Bug #4296

KVM UDP-push Monitoring not working on bigger hosts - message too long

Added by Tobias Fischer over 5 years ago. Updated about 5 years ago.

Status:ClosedStart date:01/19/2016
Priority:NormalDue date:
Assignee:Javi Fontan% Done:

0%

Category:Drivers - Monitor
Target version:Release 5.0
Resolution:fixed Pull request:
Affected Versions:OpenNebula 4.14

Description

Hello,

we have a setup with two different types of hosts:
- smaller ones that can host about 25 VMs (256 GB RAM 32 Cores)
- bigger ones that can host about 80 VMs (1.5TB RAM 120 Cores)

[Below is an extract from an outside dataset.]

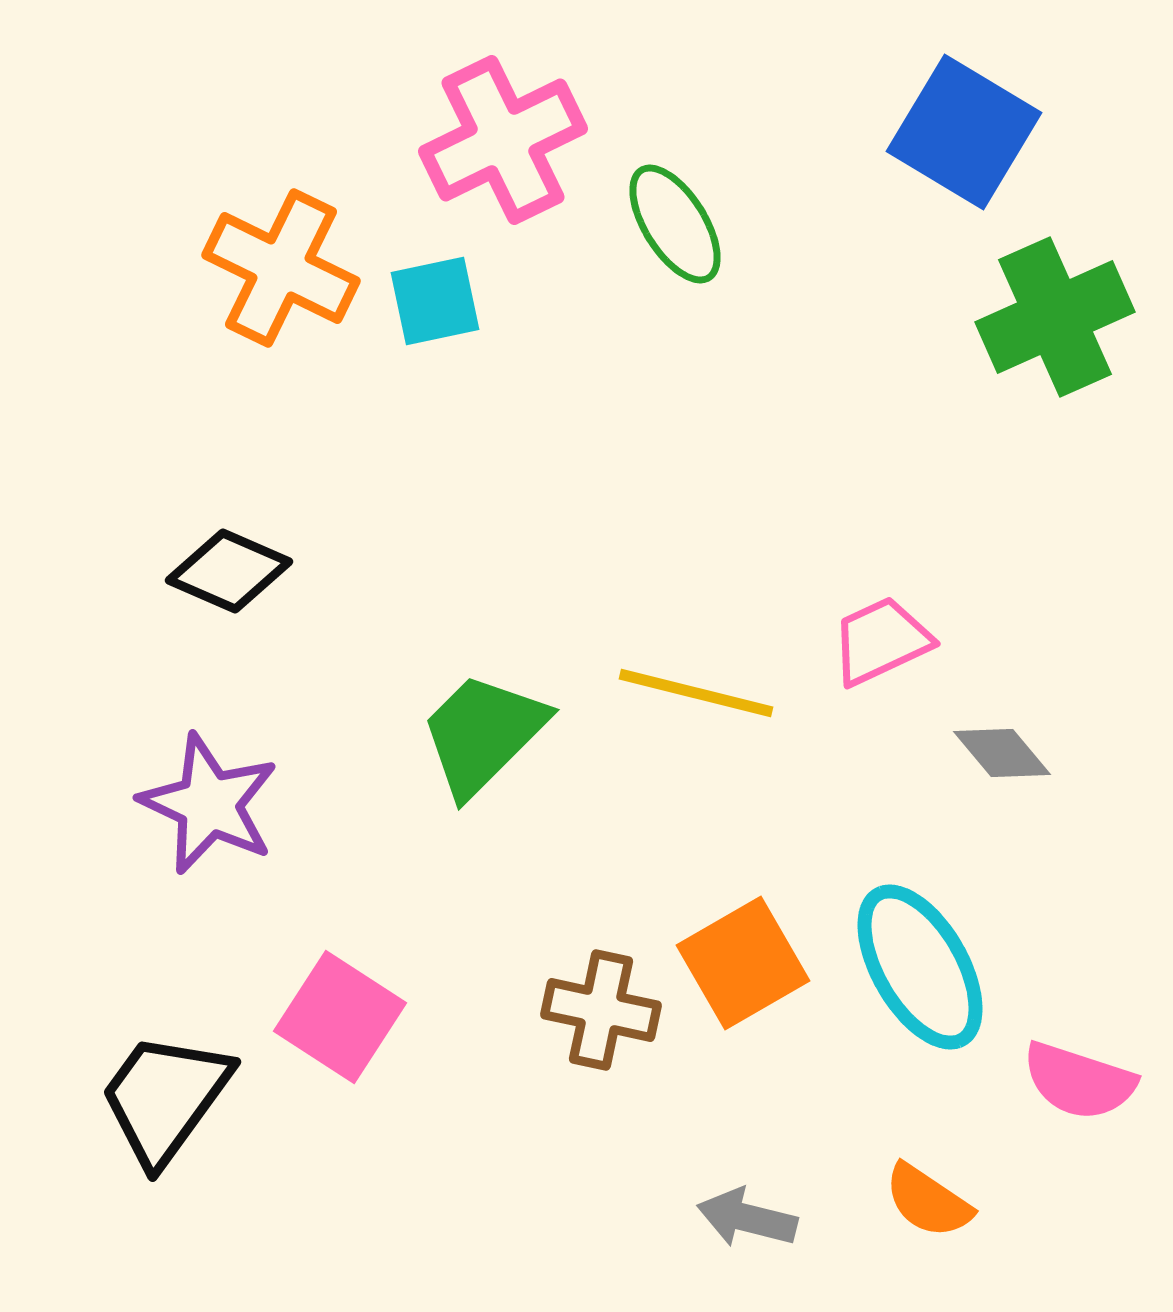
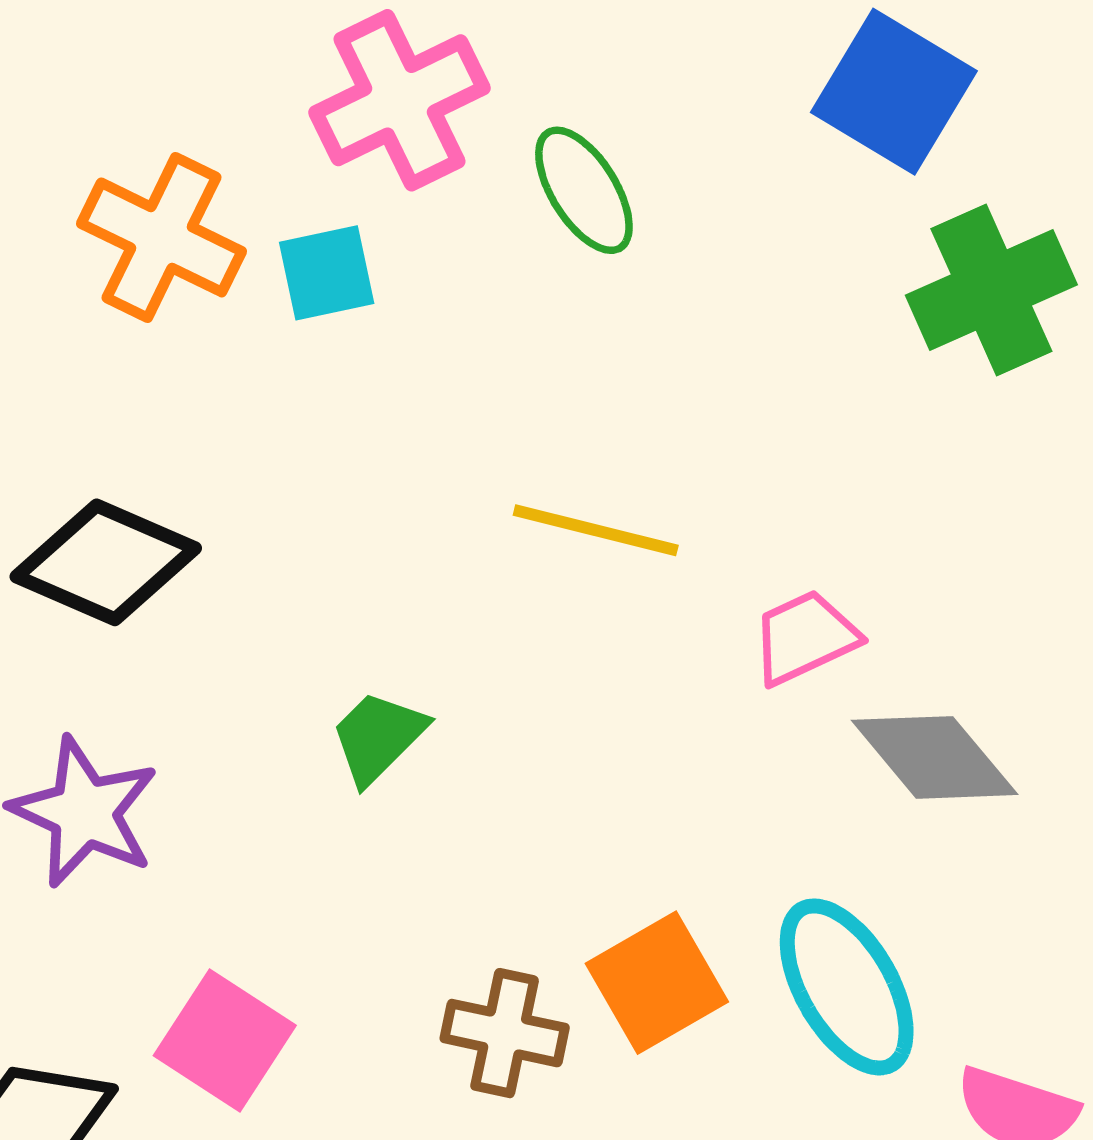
black diamond: (229, 571) -> (106, 562), size x1.4
yellow line: (696, 693) -> (596, 530), moved
green trapezoid: (483, 734) -> (378, 737), size x0.7
gray diamond: (1002, 753) -> (935, 757), size x1.6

We are using OpenNebula 4.14.0 with the KVM Driver.
We observed that the KVM UDP-push Monitoring is not working on the bigger hosts. The oned log says "Monitoring host ..." instead of "Host ... successfully monitored"
We tried to debug and found an error with the UDP Packages. It says "message too long” - same as here:

http://stackoverflow.com/questions/9853099/how-to-solve-sending-udp-packet-using-sendto-got-message-too-long

See attached the oned.log. The bigger hosts are called pod1-blXX

We also observed that the Hosts stay in Status "UPDATE" after some time (both small & big). The workaround is to restart opennebula via "service opennebula restart" - via root user.
Thanks!

Best,
Tobi

oned.log (13.6 MB) Tobias Fischer, 01/19/2016 11:07 AM

Associated revisions

Revision dd0a3b61
Added by Ruben S. Montero about 5 years ago

feature #4296: Compress output of run_probes and uncompress it in oned
to better deal with the UDP message size limit.

Revision 0687cda3
Added by Javi Fontan about 5 years ago

bug #4296: only monitor vga pci devices by default

Revision 959435c4
Added by Javi Fontan about 5 years ago

bug #4296: disable pci monitoring by default

History

#1 Updated by Ruben S. Montero over 5 years ago

  • Category set to Drivers - Monitor
  • Status changed from Pending to New
  • Assignee set to Javi Fontan
  • Target version set to Release 5.0

This is a problem, in deed... Solution is to split VM messages in several chunks. This "pagination" can be done in the probes. I'll keep this issue to implement this...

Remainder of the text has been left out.